▸ Exercise:
The output is to match the entries below character for character.

[Data excerpts]
-----
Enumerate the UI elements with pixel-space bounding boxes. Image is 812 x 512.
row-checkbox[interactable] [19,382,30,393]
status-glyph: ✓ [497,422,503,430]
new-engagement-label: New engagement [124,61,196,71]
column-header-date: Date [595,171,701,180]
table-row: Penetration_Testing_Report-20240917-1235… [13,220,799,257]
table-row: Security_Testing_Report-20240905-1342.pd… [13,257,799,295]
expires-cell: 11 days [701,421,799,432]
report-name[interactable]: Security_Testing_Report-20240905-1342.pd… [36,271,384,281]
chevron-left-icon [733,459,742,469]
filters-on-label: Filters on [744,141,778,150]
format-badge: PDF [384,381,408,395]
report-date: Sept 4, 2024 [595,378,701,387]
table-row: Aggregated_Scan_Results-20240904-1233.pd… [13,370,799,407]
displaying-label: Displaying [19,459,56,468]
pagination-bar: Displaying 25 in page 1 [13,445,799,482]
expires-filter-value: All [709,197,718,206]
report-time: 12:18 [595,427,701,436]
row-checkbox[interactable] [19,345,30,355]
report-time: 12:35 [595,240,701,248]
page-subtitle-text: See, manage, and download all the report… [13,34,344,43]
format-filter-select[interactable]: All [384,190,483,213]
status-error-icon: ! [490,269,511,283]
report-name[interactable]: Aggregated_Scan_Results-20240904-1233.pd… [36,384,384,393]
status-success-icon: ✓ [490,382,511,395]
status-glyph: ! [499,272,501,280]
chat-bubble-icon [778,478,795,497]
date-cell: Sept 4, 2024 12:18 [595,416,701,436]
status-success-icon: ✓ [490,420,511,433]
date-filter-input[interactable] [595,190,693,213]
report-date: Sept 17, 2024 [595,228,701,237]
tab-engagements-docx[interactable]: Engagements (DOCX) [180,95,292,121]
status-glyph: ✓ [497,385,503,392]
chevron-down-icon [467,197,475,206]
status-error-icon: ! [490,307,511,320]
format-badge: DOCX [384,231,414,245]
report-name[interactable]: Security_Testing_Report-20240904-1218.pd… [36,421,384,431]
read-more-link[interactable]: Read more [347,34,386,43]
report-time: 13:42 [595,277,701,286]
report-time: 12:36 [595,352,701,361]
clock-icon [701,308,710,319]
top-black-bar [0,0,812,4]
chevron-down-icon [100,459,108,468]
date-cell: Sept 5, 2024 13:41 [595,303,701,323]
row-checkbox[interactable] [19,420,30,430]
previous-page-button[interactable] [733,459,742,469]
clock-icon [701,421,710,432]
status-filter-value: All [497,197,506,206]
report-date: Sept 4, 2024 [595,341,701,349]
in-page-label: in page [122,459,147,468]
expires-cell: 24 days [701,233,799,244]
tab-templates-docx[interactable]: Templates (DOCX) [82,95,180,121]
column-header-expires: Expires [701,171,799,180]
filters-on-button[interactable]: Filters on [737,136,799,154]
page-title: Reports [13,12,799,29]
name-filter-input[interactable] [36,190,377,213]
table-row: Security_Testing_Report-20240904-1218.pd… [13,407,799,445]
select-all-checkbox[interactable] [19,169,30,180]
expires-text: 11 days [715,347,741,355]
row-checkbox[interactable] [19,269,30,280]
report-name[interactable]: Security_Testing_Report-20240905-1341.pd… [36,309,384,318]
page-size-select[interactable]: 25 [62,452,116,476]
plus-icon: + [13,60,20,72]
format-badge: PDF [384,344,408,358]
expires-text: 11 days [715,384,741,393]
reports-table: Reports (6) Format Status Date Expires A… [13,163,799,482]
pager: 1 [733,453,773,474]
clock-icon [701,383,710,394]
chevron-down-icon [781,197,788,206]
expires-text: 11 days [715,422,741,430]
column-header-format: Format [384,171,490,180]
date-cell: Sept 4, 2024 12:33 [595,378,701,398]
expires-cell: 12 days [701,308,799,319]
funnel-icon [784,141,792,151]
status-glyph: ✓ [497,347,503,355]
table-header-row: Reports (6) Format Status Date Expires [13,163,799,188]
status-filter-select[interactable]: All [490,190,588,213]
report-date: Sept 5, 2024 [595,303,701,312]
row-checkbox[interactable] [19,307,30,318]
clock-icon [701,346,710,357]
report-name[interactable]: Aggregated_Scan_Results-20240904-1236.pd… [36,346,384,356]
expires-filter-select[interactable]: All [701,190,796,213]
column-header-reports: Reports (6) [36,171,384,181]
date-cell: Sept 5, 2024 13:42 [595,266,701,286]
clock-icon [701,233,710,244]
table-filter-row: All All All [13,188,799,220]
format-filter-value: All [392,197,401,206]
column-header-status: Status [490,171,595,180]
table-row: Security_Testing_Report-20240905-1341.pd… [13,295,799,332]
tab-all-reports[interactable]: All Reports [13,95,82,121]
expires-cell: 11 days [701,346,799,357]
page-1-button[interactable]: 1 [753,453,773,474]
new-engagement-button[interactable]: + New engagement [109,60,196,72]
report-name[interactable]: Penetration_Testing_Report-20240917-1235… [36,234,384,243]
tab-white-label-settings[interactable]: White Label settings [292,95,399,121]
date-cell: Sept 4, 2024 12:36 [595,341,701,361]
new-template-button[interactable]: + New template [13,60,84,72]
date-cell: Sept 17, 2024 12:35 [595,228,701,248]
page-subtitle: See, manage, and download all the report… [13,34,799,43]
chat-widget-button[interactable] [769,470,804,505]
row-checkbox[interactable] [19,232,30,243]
-----
▸ Exercise response:
Enumerate the UI elements with pixel-space bounding boxes. Image is 812 x 512.
row-checkbox[interactable] [19,382,30,393]
status-glyph: ✓ [497,422,503,430]
new-engagement-label: New engagement [124,61,196,71]
column-header-date: Date [595,171,701,180]
table-row: Penetration_Testing_Report-20240917-1235… [13,220,799,257]
table-row: Security_Testing_Report-20240905-1342.pd… [13,257,799,295]
expires-cell: 11 days [701,421,799,432]
report-name[interactable]: Security_Testing_Report-20240905-1342.pd… [36,271,384,281]
chevron-left-icon [733,459,742,469]
filters-on-label: Filters on [744,141,778,150]
format-badge: PDF [384,381,408,395]
report-date: Sept 4, 2024 [595,378,701,387]
table-row: Aggregated_Scan_Results-20240904-1233.pd… [13,370,799,407]
displaying-label: Displaying [19,459,56,468]
pagination-bar: Displaying 25 in page 1 [13,445,799,482]
expires-filter-value: All [709,197,718,206]
report-time: 12:18 [595,427,701,436]
row-checkbox[interactable] [19,345,30,355]
report-time: 12:35 [595,240,701,248]
page-subtitle-text: See, manage, and download all the report… [13,34,344,43]
format-filter-select[interactable]: All [384,190,483,213]
status-error-icon: ! [490,269,511,283]
report-name[interactable]: Aggregated_Scan_Results-20240904-1233.pd… [36,384,384,393]
status-success-icon: ✓ [490,382,511,395]
status-glyph: ! [499,272,501,280]
chat-bubble-icon [778,478,795,497]
date-cell: Sept 4, 2024 12:18 [595,416,701,436]
status-success-icon: ✓ [490,420,511,433]
date-filter-input[interactable] [595,190,693,213]
report-date: Sept 17, 2024 [595,228,701,237]
tab-engagements-docx[interactable]: Engagements (DOCX) [180,95,292,121]
status-glyph: ✓ [497,385,503,392]
chevron-down-icon [467,197,475,206]
status-error-icon: ! [490,307,511,320]
format-badge: DOCX [384,231,414,245]
report-name[interactable]: Security_Testing_Report-20240904-1218.pd… [36,421,384,431]
read-more-link[interactable]: Read more [347,34,386,43]
report-time: 13:42 [595,277,701,286]
report-time: 12:36 [595,352,701,361]
clock-icon [701,308,710,319]
top-black-bar [0,0,812,4]
chevron-down-icon [100,459,108,468]
date-cell: Sept 5, 2024 13:41 [595,303,701,323]
row-checkbox[interactable] [19,420,30,430]
previous-page-button[interactable] [733,459,742,469]
clock-icon [701,421,710,432]
status-filter-value: All [497,197,506,206]
report-date: Sept 4, 2024 [595,341,701,349]
in-page-label: in page [122,459,147,468]
expires-cell: 24 days [701,233,799,244]
tab-templates-docx[interactable]: Templates (DOCX) [82,95,180,121]
column-header-expires: Expires [701,171,799,180]
filters-on-button[interactable]: Filters on [737,136,799,154]
page-title: Reports [13,12,799,29]
name-filter-input[interactable] [36,190,377,213]
table-row: Security_Testing_Report-20240904-1218.pd… [13,407,799,445]
select-all-checkbox[interactable] [19,169,30,180]
expires-text: 11 days [715,347,741,355]
row-checkbox[interactable] [19,269,30,280]
report-name[interactable]: Security_Testing_Report-20240905-1341.pd… [36,309,384,318]
page-size-select[interactable]: 25 [62,452,116,476]
plus-icon: + [13,60,20,72]
format-badge: PDF [384,344,408,358]
expires-text: 11 days [715,384,741,393]
reports-table: Reports (6) Format Status Date Expires A… [13,163,799,482]
pager: 1 [733,453,773,474]
clock-icon [701,383,710,394]
chevron-down-icon [781,197,788,206]
expires-text: 11 days [715,422,741,430]
column-header-format: Format [384,171,490,180]
date-cell: Sept 4, 2024 12:33 [595,378,701,398]
expires-cell: 12 days [701,308,799,319]
funnel-icon [784,141,792,151]
status-glyph: ✓ [497,347,503,355]
table-header-row: Reports (6) Format Status Date Expires [13,163,799,188]
status-filter-select[interactable]: All [490,190,588,213]
report-date: Sept 5, 2024 [595,303,701,312]
row-checkbox[interactable] [19,307,30,318]
clock-icon [701,346,710,357]
report-name[interactable]: Aggregated_Scan_Results-20240904-1236.pd… [36,346,384,356]
expires-filter-select[interactable]: All [701,190,796,213]
column-header-reports: Reports (6) [36,171,384,181]
date-cell: Sept 5, 2024 13:42 [595,266,701,286]
clock-icon [701,233,710,244]
table-filter-row: All All All [13,188,799,220]
format-filter-value: All [392,197,401,206]
column-header-status: Status [490,171,595,180]
table-row: Security_Testing_Report-20240905-1341.pd… [13,295,799,332]
tab-all-reports[interactable]: All Reports [13,95,82,121]
expires-cell: 11 days [701,346,799,357]
page-1-button[interactable]: 1 [753,453,773,474]
new-engagement-button[interactable]: + New engagement [109,60,196,72]
report-name[interactable]: Penetration_Testing_Report-20240917-1235… [36,234,384,243]
tab-white-label-settings[interactable]: White Label settings [292,95,399,121]
date-cell: Sept 4, 2024 12:36 [595,341,701,361]
new-template-button[interactable]: + New template [13,60,84,72]
date-cell: Sept 17, 2024 12:35 [595,228,701,248]
page-subtitle: See, manage, and download all the report… [13,34,799,43]
chat-widget-button[interactable] [769,470,804,505]
row-checkbox[interactable] [19,232,30,243]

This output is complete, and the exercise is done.